◆ WHAT THIS TASK INVOLVES
For the records that follow, give the number of lines containing the word "pozycja", with no added text.

[Collected data entries]
Start of Block

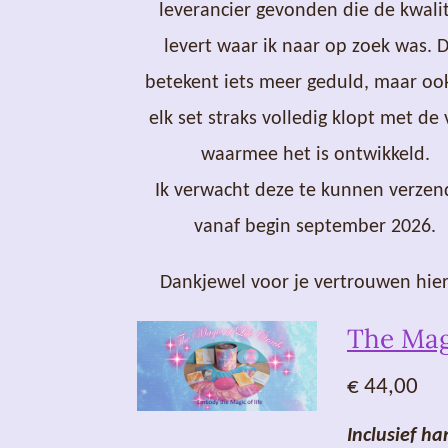
leverancier gevonden die de kwalit
levert waar ik naar op zoek was. 
betekent iets meer geduld, maar oo
elk set straks volledig klopt met de 
waarmee het is ontwikkeld.
Ik verwacht deze te kunnen verze
vanaf begin september 2026.
Dankjewel voor je vertrouwen hier
The Magi
€ 44,00
Inclusief h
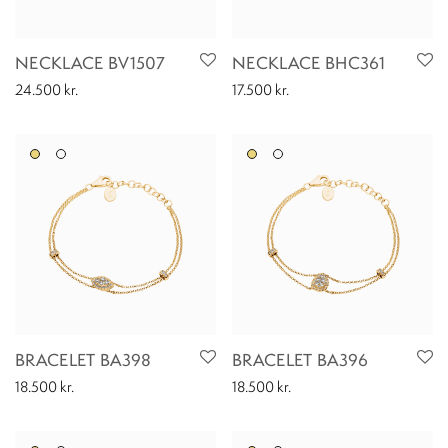
NECKLACE BV1507
NECKLACE BHC361
24.500
kr.
17.500
kr.
BRACELET BA398
BRACELET BA396
18.500
kr.
18.500
kr.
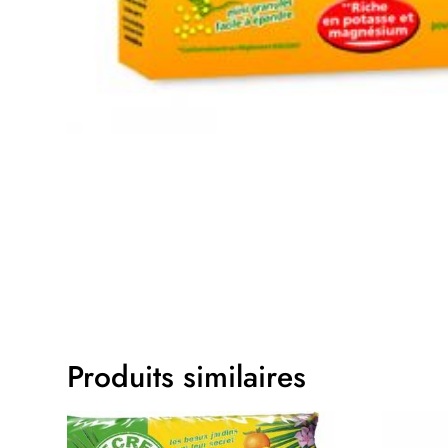
Produits similaires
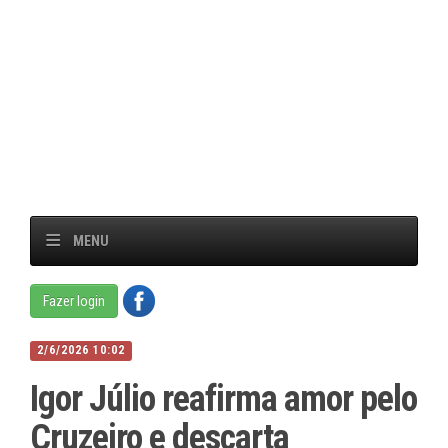
MENU
Fazer login
2/6/2026 10:02
Igor Júlio reafirma amor pelo
Cruzeiro e descarta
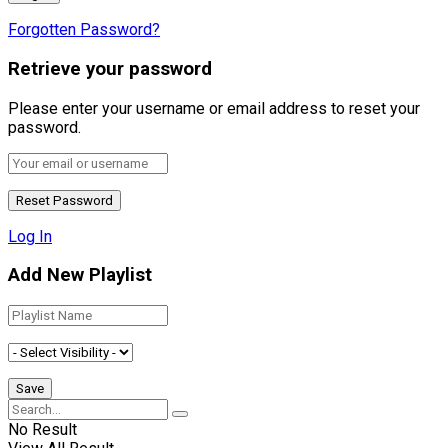
Forgotten Password?
Retrieve your password
Please enter your username or email address to reset your
password.
Log In
Add New Playlist
No Result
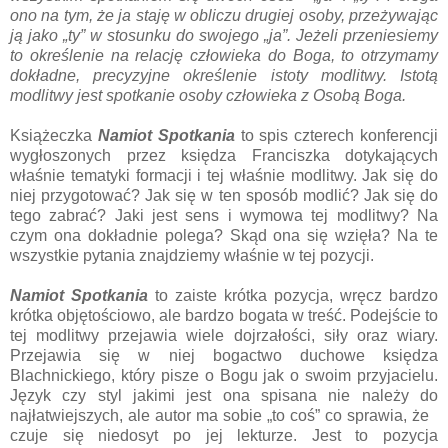
ono na tym, że ja staję w obliczu drugiej osoby, przeżywając
ją jako „ty” w stosun­ku do swojego „ja”. Jeżeli przenie­siemy
to określenie na relację człowieka do Boga, to otrzymamy
dokładne, precyzyjne określenie istoty modlitwy. Istotą
modlitwy jest spotkanie osoby człowieka z Osobą Boga.
Książeczka
Namiot Spotkania
to spis czterech konferencji
wygłoszonych przez księdza Franciszka dotykających
właśnie tematyki formacji i tej właśnie modlitwy. Jak się do
niej przygotować? Jak się w ten sposób modlić? Jak się do
tego zabrać? Jaki jest sens i wymowa tej modlitwy? Na
czym ona dokładnie polega? Skąd ona się wzięła? Na te
wszystkie pytania znajdziemy właśnie w tej pozycji.
Namiot Spotkania
to zaiste krótka pozycja, wręcz bardzo
krótka objętościowo, ale bardzo bogata w treść. Podejście to
tej modlitwy przejawia wiele dojrzałości, siły oraz wiary.
Przejawia się w niej bogactwo duchowe księdza
Blachnickiego, który pisze o Bogu jak o swoim przyjacielu.
Język czy styl jakimi jest ona spisana nie należy do
najłatwiejszych, ale autor ma sobie „to coś” co sprawia, że
czuje się niedosyt po jej lekturze. Jest to pozycja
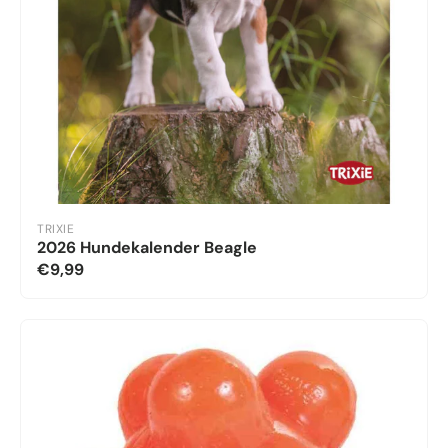
TRIXIE
2026 Hundekalender Beagle
€9,99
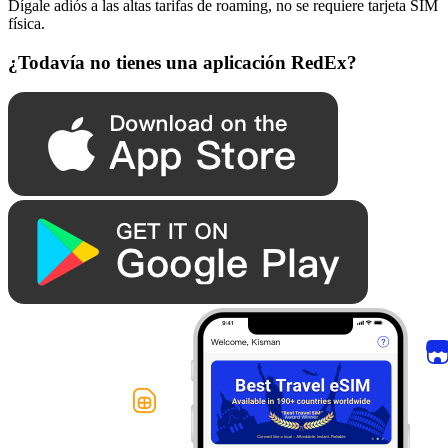
Dígale adiós a las altas tarifas de roaming, no se requiere tarjeta SIM
física.
¿Todavía no tienes una aplicación RedEx?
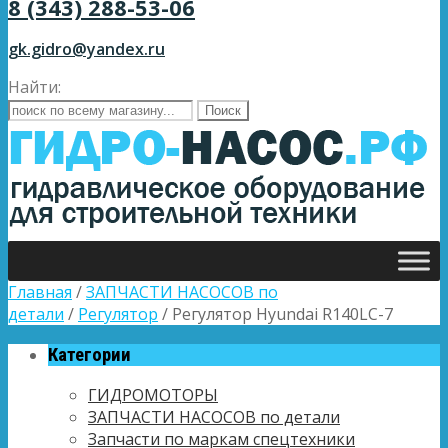
8 (343) 288-53-06
gk.gidro@yandex.ru
Найти:
Главная
/
ЗАПЧАСТИ НАСОСОВ по
детали
/
Регулятор
/ Регулятор Hyundai R140LC-7
Категории
ГИДРОМОТОРЫ
ЗАПЧАСТИ НАСОСОВ по детали
Запчасти по маркам спецтехники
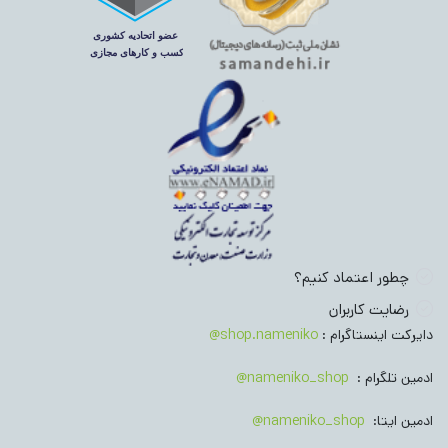
چطور اعتماد کنیم؟
رضایت کاربران
دایرکت اینستاگرام :
shop.nameniko@
ادمین تلگرام :
nameniko_shop@
ادمین ایتا:
nameniko_shop@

End of Block

◆ WRITTEN ANSWER
2